Regulation of seizure threshold by excitatory amino acids in the striatum and entopeduncular nucleus of rats.

The participation of excitatory neurotransmitter systems in the basal ganglia in the initiation and propagation of limbic seizures induced by pilocarpine has been investigated in the rat. Limbic seizures (electrographic and motor) occur in rats receiving bilateral microinjections into the entopeduncular nucleus of 12.5 nmol N-methyl-D-aspartate or 0.1 nmol kainate, 15 min prior to a subconvulsant dose of pilocarpine (150 mg/kg, intraperitoneally). N-Methyl-D-aspartate (12.5 nmol) or kainate (0.5 nmol), injected alone bilaterally into the entopeduncular nucleus, induce sniffing and grooming but no electrographic or behavioural seizures.
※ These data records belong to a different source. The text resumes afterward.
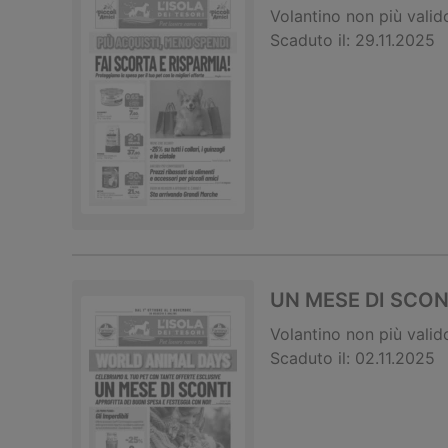
Volantino
non più valid
Scaduto il:
29.11.2025
UN MESE DI SCON
Volantino
non più valid
Scaduto il:
02.11.2025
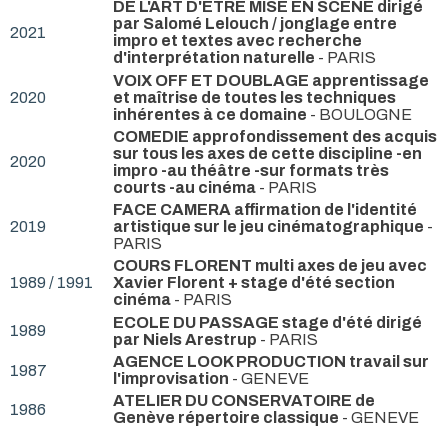
DE L'ART D'ETRE MISE EN SCENE dirigé
par Salomé Lelouch / jonglage entre
2021
impro et textes avec recherche
d'interprétation naturelle
- PARIS
VOIX OFF ET DOUBLAGE apprentissage
2020
et maîtrise de toutes les techniques
inhérentes à ce domaine
- BOULOGNE
COMEDIE approfondissement des acquis
sur tous les axes de cette discipline -en
2020
impro -au théâtre -sur formats très
courts -au cinéma
- PARIS
FACE CAMERA affirmation de l'identité
2019
artistique sur le jeu cinématographique
-
PARIS
COURS FLORENT multi axes de jeu avec
1989 / 1991
Xavier Florent + stage d'été section
cinéma
- PARIS
ECOLE DU PASSAGE stage d'été dirigé
1989
par Niels Arestrup
- PARIS
AGENCE LOOK PRODUCTION travail sur
1987
l'improvisation
- GENEVE
ATELIER DU CONSERVATOIRE de
1986
Genève répertoire classique
- GENEVE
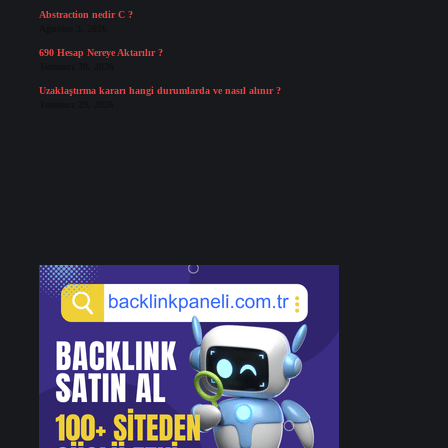
Abstraction nedir C ?
Ağustos 3, 2026
690 Hesap Nereye Aktarılır ?
Temmuz 30, 2026
Uzaklaştırma kararı hangi durumlarda ve nasıl alınır ?
Temmuz 29, 2026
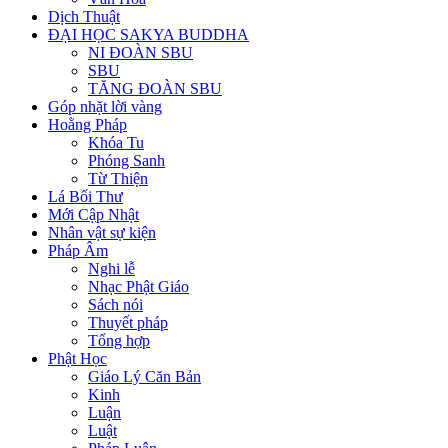
Dịch Thuật
ĐẠI HỌC SAKYA BUDDHA
NI ĐOÀN SBU
SBU
TĂNG ĐOÀN SBU
Góp nhặt lời vàng
Hoằng Pháp
Khóa Tu
Phóng Sanh
Từ Thiện
Lá Bối Thư
Mới Cập Nhật
Nhân vật sự kiện
Pháp Âm
Nghi lễ
Nhạc Phật Giáo
Sách nói
Thuyết pháp
Tổng hợp
Phật Học
Giáo Lý Căn Bản
Kinh
Luận
Luật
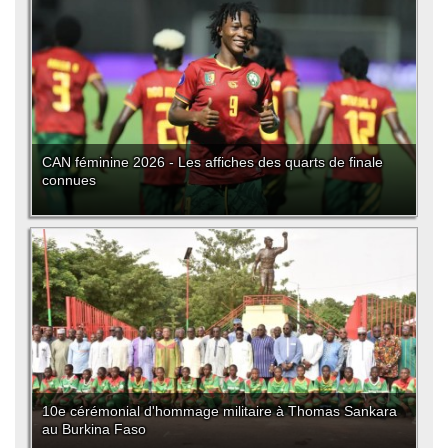
CAN féminine 2026 - Les affiches des quarts de finale
connues
10e cérémonial d'hommage militaire à Thomas Sankara
au Burkina Faso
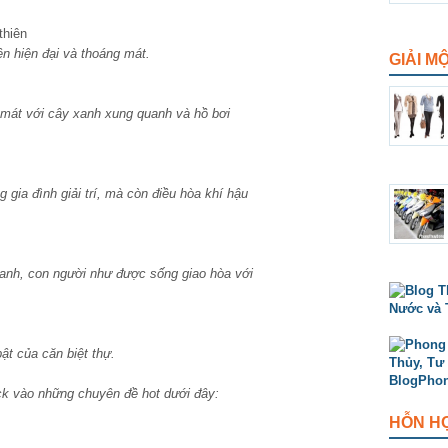
ên hiện đại và thoáng mát.
GIẢI M
 mát với cây xanh xung quanh và hồ bơi
g gia đình giải trí, mà còn điều hòa khí hậu
anh, con người như được sống giao hòa với
ật của căn biệt thự.
ck vào những chuyên đề hot dưới đây:
HỖN H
Limbic seizures also occur after a subconvulsant dose of pilocarpine when it is preceded by injection of N-methyl-D-aspartate (12.5 nmol) or kainate (0.5 or 2 nmol) into the dorsal striatum. Behavioural and electrographic signs of limbic seizures following pilocarpine (380 mg/kg) are suppressed by the focal microinjection into the entopeduncular nucleus of the N-methyl-D-aspartate antagonist, 2-amino-7-phosphonoheptanoate (0.02 nmol) or the kainate antagonist, gamma-D-glutamylamino-methylsulphonate (40 nmol). Seizure threshold within the limbic system is modulated by excitatory systems controlling basal ganglia outputs. The relative importance of N-methyl-D-aspartate and non-N-methyl-D-aspartate receptor systems varies between different components of the basal ganglia.[1]